- Poster
- Directed by: Guru Dutt
- Written by: Balraj Sahni
- Screenplay by: Balraj Sahni
- Story by: Guru Dutt Balraj Sahni
- Produced by: Dev Anand
- Starring: Dev Anand Geeta Bali Kalpana Kartik
- Cinematography: V. Ratra
- Edited by: Y. G. Chawhan
- Music by: S. D. Burman
- Production company: Navketan Films
- Distributed by: Navketan Films
- Release date: 1 July 1951;
- Country: India
- Language: Hindi

= Baazi (1951 film) =

Baazi (1951)

Baazi (English: Gamble) is a 1951 Indian Hindi noir film directed by Guru Dutt. This was the second film of Dev Anand's production house Navketan Films, and as per a commitment given by Dev Anand to Guru Dutt in their days of struggle, the movie was given to Dutt for direction. Baazi was the first crime noir made in the country. It initiated a new genre called "Bombay Noir", the success of which encouraged and defined the later noir films of 1950s and '60s in Hindi cinema. It was the first film in which Dev Anand came up with his unique style of rapid-fire. The film's story was partly inspired by the 1946 movie Gilda.

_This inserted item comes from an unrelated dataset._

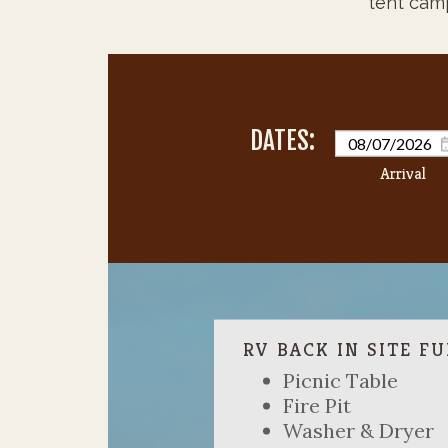
tent cam
Picnic Table
Fire Pit
Washer & Dryer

The movie stars Dev Anand with Geeta Bali and Kalpana Kartik. It is a crime thriller and had very popular music composed by S.D. Burman.

The film is a tribute to the 1940s' Hollywood Film noir with the morally ambiguous hero, the transgressing siren, and shadow lighting. It was hugely successful at the box office and was the second highest grossing film of 1951 after Awaara.

The Times of India called Baazi "a milestone in the short lived genre that can be loosely called Bombay Noir." It was listed by Filmfare in "Best Bollywood Noir Films of '50s". It is considered one of the Best Noir films to have come from India.

==Synopsis==
Madan (Dev Anand) comes from a once well-to-do family background, and is now out of work and lives in a shanty with a sick younger sister Manju (Roopa Verman). Unable to find employment, he takes to gambling in a big way. He develops a reputation for being a lucky gambler and is one day found and escorted by a stranger named Pedro to the Star Hotel where he meets the seductive dancer Leena (Geeta Bali) and is offered a job by the mysterious "Maalik" (Boss), of enticing wealthy gentlemen to come and gamble at the club. Initially reluctant to take up this offer due to moral pangs, he refuses and leaves.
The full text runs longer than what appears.